画像や音声、文章のように複雑なデータは、単純な計算式だけでは正しく扱いにくいことがあります。どんな計算をすればよいかを人が決めるのも難しい場合があります。

ニューラルネットワークは、こうした複雑なデータを、多くのつながりを通して段階的に処理し、データから適切な計算の仕方そのものを学ばせるために使われます。人が細かく計算手順を決めなくても、データから判断や予測を行えるようにする点に意味があります。

ニューラルネットワークの主な特徴

ノードのつながりでデータを処理する

ニューラルネットワークは、多数のノードを層状につなげた構造を持ちます。データは入力側から出力側へと、つながりをたどりながら少しずつ処理されていきます。

つながりの強さを学習で調整する

ノードどうしのつながりには「重み」と呼ばれる強さがあり、学習を通じてこの重みが少しずつ調整されます。重みの調整によって、データに合った処理ができるようになります。

層を深く重ねると複雑な処理ができる

層を多く重ねると、より複雑なパターンを捉えられるようになります。層を深く重ねたニューラルネットワークを使う手法が、深層学習です。

どのような場面で使われるのか

  • 写真や画像に写っているものを認識するとき
  • 音声を文字に変換するとき
  • 文章の翻訳・要約・生成を行うとき
  • 数値の予測や分類を行うとき

これらの場面では、ニューラルネットワークが「データを段階的に処理して結果を出す役割」を担っています。

具体的な例

画像の認識

写真に写っている人や物を判別する処理では、ニューラルネットワークが画像のデータを段階的に処理し、何が写っているかを判断します。

大規模言語モデル

ChatGPT などの土台になっている大規模言語モデルも、ニューラルネットワークを基礎にして作られています。

関連する用語

深層学習(ディープラーニング)

ニューラルネットワークを多層に重ねて学習させる手法です。複雑なデータの処理を得意とします。

機械学習

データから規則性を学ぶ手法の総称です。ニューラルネットワークはその代表的な仕組みの一つです。

Transformer

文章などの並びを効率よく扱うために考案された構造で、ニューラルネットワークの一種です。

大規模言語モデル(LLM)

大量の文章で学習するモデルで、ニューラルネットワークを土台にしています。

似た用語との違い

「深層学習(ディープラーニング)」は、ニューラルネットワークを多層に重ねて学習させる「手法」を指します。これに対して「ニューラルネットワーク」は、その土台になる「計算の仕組み」そのものを指します。

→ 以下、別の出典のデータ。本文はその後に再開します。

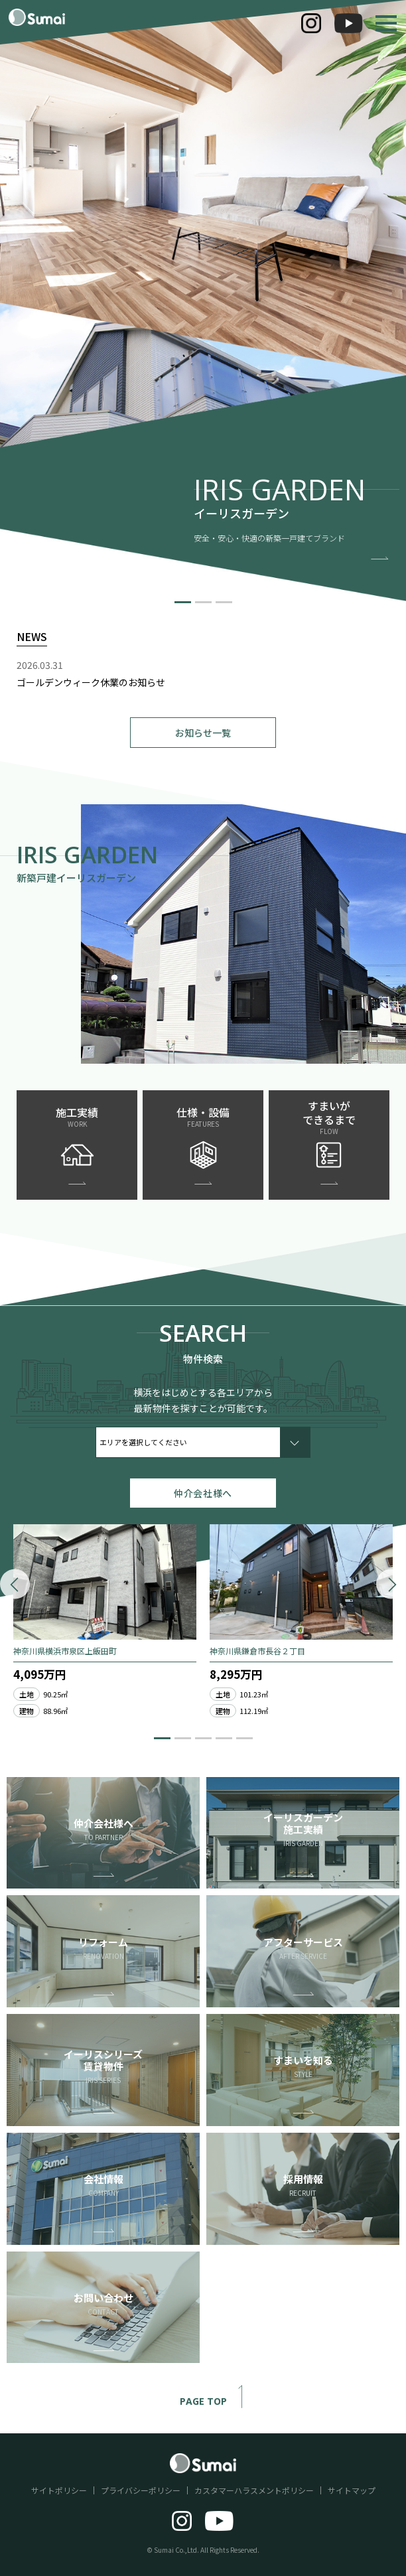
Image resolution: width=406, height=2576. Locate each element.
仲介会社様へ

層を深く重ねたニューラルネットワークを使うのが深層学習、と考えると整理しやすくなります。

利点と注意点

利点

  • 画像・音声・文章など複雑なデータをうまく扱える
  • データから適切な処理の仕方を自動で学べる

注意点

  • 高い性能を出すには多くのデータと計算資源が必要になる
  • 内部の処理が複雑で、結果の根拠が分かりにくい場合がある

まとめ

ニューラルネットワークとは、人間の脳の神経細胞のつながりをまねて作られた、データから学習するための計算の仕組みです。

主に、画像・音声・文章のような複雑なデータを段階的に処理し、予測や判断を行うために使われます。

初心者のうちは、「ニューラルネットワークは脳をまねた計算の仕組みで、これを深く重ねたものが深層学習。今のAIの土台になっている」と理解しておけば十分です。